■ AVAILABLE DATA
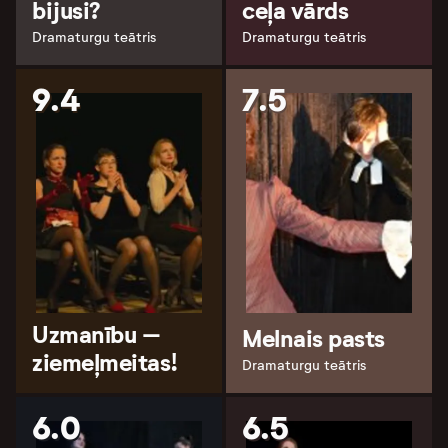
bijusi?
ceļa vārds
Dramaturgu teātris
Dramaturgu teātris
9.4
7.5
Uzmanību –
Melnais pasts
ziemeļmeitas!
Dramaturgu teātris
6.0
6.5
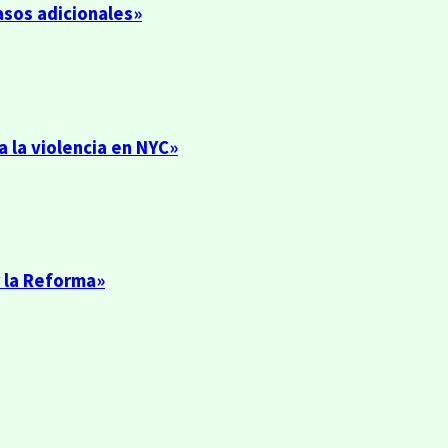
asos adicionales»
 la violencia en NYC»
 la Reforma»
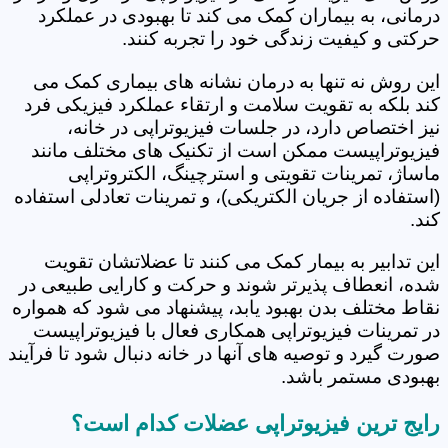
درمانی، به بیماران کمک می کند تا بهبودی در عملکرد
حرکتی و کیفیت زندگی خود را تجربه کنند.
این روش نه تنها به درمان نشانه های بیماری کمک می
کند بلکه به تقویت سلامت و ارتقاء عملکرد فیزیکی فرد
نیز اختصاص دارد، در جلسات فیزیوتراپی در خانه،
فیزیوتراپیست ممکن است از تکنیک های مختلف مانند
ماساژ، تمرینات تقویتی و استرچینگ، الکتروتراپی
(استفاده از جریان الکتریکی)، و تمرینات تعادلی استفاده
کند.
این تدابیر به بیمار کمک می کنند تا عضلاتشان تقویت
شده، انعطاف پذیرتر شوند و حرکت و کارایی طبیعی در
نقاط مختلف بدن بهبود یابد، پیشنهاد می شود که همواره
در تمرینات فیزیوتراپی همکاری فعال با فیزیوتراپیست
صورت گیرد و توصیه های آنها در خانه دنبال شود تا فرآیند
بهبودی مستمر باشد.
رایج ترین فیزیوتراپی عضلات کدام است؟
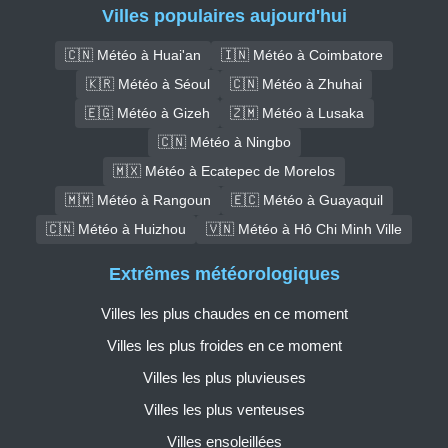
Villes populaires aujourd'hui
🇨🇳 Météo à Huai'an
🇮🇳 Météo à Coimbatore
🇰🇷 Météo à Séoul
🇨🇳 Météo à Zhuhai
🇪🇬 Météo à Gizeh
🇿🇲 Météo à Lusaka
🇨🇳 Météo à Ningbo
🇲🇽 Météo à Ecatepec de Morelos
🇲🇲 Météo à Rangoun
🇪🇨 Météo à Guayaquil
🇨🇳 Météo à Huizhou
🇻🇳 Météo à Hô Chi Minh Ville
Extrêmes météorologiques
Villes les plus chaudes en ce moment
Villes les plus froides en ce moment
Villes les plus pluvieuses
Villes les plus venteuses
Villes ensoleillées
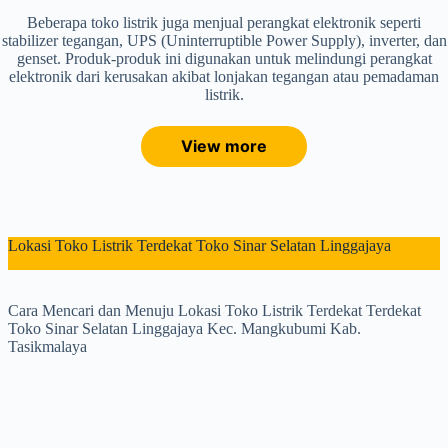
Beberapa toko listrik juga menjual perangkat elektronik seperti
stabilizer tegangan, UPS (Uninterruptible Power Supply), inverter, dan
genset. Produk-produk ini digunakan untuk melindungi perangkat
elektronik dari kerusakan akibat lonjakan tegangan atau pemadaman
listrik.
View more
Lokasi Toko Listrik Terdekat Toko Sinar Selatan Linggajaya
Cara Mencari dan Menuju Lokasi Toko Listrik Terdekat Terdekat
Toko Sinar Selatan Linggajaya Kec. Mangkubumi Kab.
Tasikmalaya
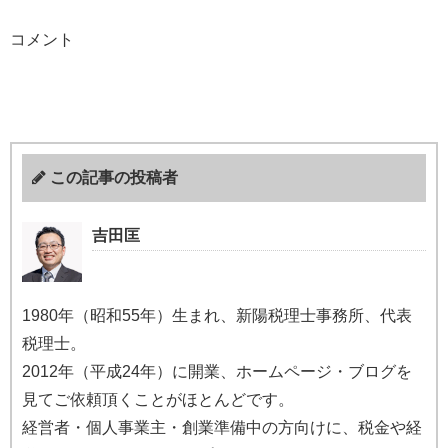
コメント
この記事の投稿者
吉田匡
1980年（昭和55年）生まれ、新陽税理士事務所、代表
税理士。
2012年（平成24年）に開業、ホームページ・ブログを
見てご依頼頂くことがほとんどです。
経営者・個人事業主・創業準備中の方向けに、税金や経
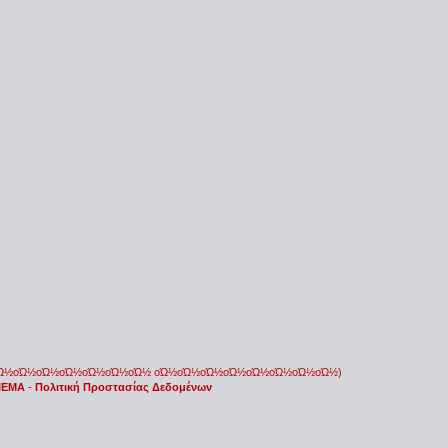
οΏ½οΏ½οΏ½οΏ½οΏ½οΏ½οΏ½ οΏ½οΏ½οΏ½οΏ½οΏ½οΏ½οΏ½οΏ½)
 IEMA
-
Πολιτική Προστασίας Δεδομένων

■ EXERCISE DETAILS
Everything from the line holding "οΏ½οΏ½οΏ½οΏ½οΏ½οΏ½οΏ½ οΏ½οΏ½" through the final line of the material must be given again exactly, and nothing outside that stretch.

■ PROBLEM SOLUTION
οΏ½οΏ½οΏ½οΏ½οΏ½οΏ½οΏ½ οΏ½οΏ½οΏ½οΏ½οΏ½οΏ½οΏ½οΏ½)
 IEMA
-
Πολιτική Προστασίας Δεδομένων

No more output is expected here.